Nope, here is an rvalue interpreted as a dereference of a float variable.

Code: [Select]

$ cat asterisk.c
int main() {
        float p=3.14;
        return *p;
}
$ clang asterisk.c -o /dev/null
asterisk.c:3:9: error: indirection requires pointer operand ('float' invalid)
        return *p;
               ^~
1 error generated.GCC would do the same but the error message doesn't spell it out as explicitly so I used clang for this example.

This distinction is made syntactically, based on whether the code matches pattern A*B or only *B.

[T3sl4co1l]

This, and as I noted above, "A**B" is also unambiguous, as *B can be collapsed to a numerical value, and A*(*B) can then be made from it.

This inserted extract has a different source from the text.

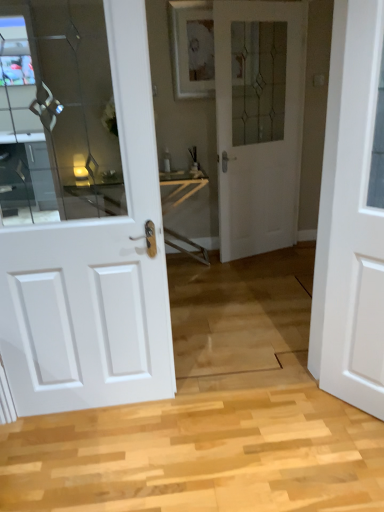 Image resolution: width=384 pixels, height=512 pixels. I want to click on free space to the left of white matte door at right, marked as the first door in a right-to-left arrangement, so click(x=305, y=416).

(I don't know that it parses it precisely that way.  It's perfectly equivalent to read A first, and look for a binary operator following it, and then look for another value following that.  Which means *B must be the unary operator, and which converts B from an incompatible type into its dereferenced type, which presumably is compatible and therefore compiles without error.)

Tim

[SiliconWizard]

Standard says*: The operand of the unary * operator shall have pointer type.
Which I think means that, for rvalues, as long as whatever you put after the * isn't a pointer type, it will be multiplication.

Not quite. That's when ALL terms have their importance in a technical document, and especially in standards.

Before the fact it's followed or not by a pointer type, here they talk about the UNARY * operator.
By definition, a unary operator CANNOT have an operand on both of its sides. Otherwise, it's treated as a binary operator. The additional rule is just that as a unary operator, it's only defined as a dereference operator, and thus its operand can only have pointer type.

Take this expression: 'A * B', here the '*' operator can't be the unary *. There are two operands.
Now take this one: A * *B. The second '*' can only be a unary operator: on its left, there is NO operand, just another operator, and it follows that the first "*" can only be a binary operator. Thus this is non-ambiguously "A times dereferenced B", and by the rule above, B must have pointer type. "A * *B" (which of course can be written "A**B", whitespaces don't matter here, it's just less readable for humans if you omit them), if B doesn't have pointer type, is an error and will not compile.

Any expression A * B, whatever the types of A and B, can only be treated as a multiplication in C.

Now consider this:

Code: [Select]

int A, *B, C;

C = A * B;

There is no ambiguity. GCC will, for instance, tell you: "error: invalid operands to binary * (have 'int' and 'int *')". It will never even consider the "*" here as a unary operator, since it's not used as one.
It may tickle the eye, but it's not ambiguous. It works as any unary operator. You can consider the "-" operator, which also has both forms (unary and binary), to see this.